She was comfortable. She had it really good. If Esther wanted to explain it away, she could. And so do many Christians. She could have explained it away so easily. God really made a way for me. This is good. I'm comfortable here. My life works. He provides. He makes everything work together for my good. I can feel it. It's nice. It works. And the question is, are people being delivered through your life, or has life really become good for you? There has to be a wakeup call, and it has to be let in. It has to be let into your heart. And the Holy Spirit seeks to bring that work about. Mordecai, as I said earlier, represents it. Let me read to you the first verse of chapter 4. When Mordecai learned all that had happened, he tore his clothes and put on sackcloth and ashes and went out into the midst of the city. He cried out with a loud and bitter cry. Here's what happens when the Holy Spirit seeks to get your attention. There is a brokenness. There is a weeping in the heart of God. And He will come and knock at your door, but He won't come all the way in, just like Mordecai did.

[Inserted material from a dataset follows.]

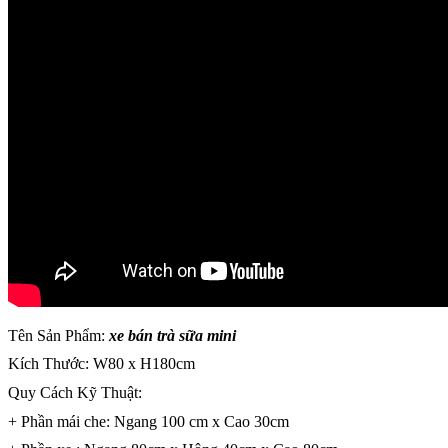
Tên Sản Phẩm:
xe bán trà sữa mini
Kích Thước: W80 x H180cm
Quy Cách Kỹ Thuật:
+ Phần mái che: Ngang 100 cm x Cao 30cm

He stayed far away from the actual gate.
Now Esther was able to notice him, but she couldn't quite figure out what it all was about until she began to inquire, until she began to reach out, and she began to desire to know. First, she tries to put it all to a stop. Calm down. Send him some clothes. Dress him up. He's embarrassing me. Whatever her thought may have been, she tries to make it stop, and Mordecai won't have it. And he then begins to send a clear message, and Esther won't have it. And then Mordecai sends that wakeup call, sends that call: “What if you came to the kingdom for such a time as this?” You're seeing all these problems. You're seeing all these things that you can lose. You're seeing all these things that it may cost you. You're seeing all these things that you like. You're seeing all these things that you are hoping for your own future. What if your life is not about your future? What if you came to the kingdom for this time exactly What if you came to the kingdom because you can make a difference when you start speaking up? What if you came to the kingdom because God knew that He would hide His words deep in your heart? And God knew that you would have the ability to understand when He is seeking to speak to someone? And God is seeking for you to wake up and to die to this world, come alive to God, so that people may be delivered in their generation and people may be set free from this lingering threat over their lives, waiting.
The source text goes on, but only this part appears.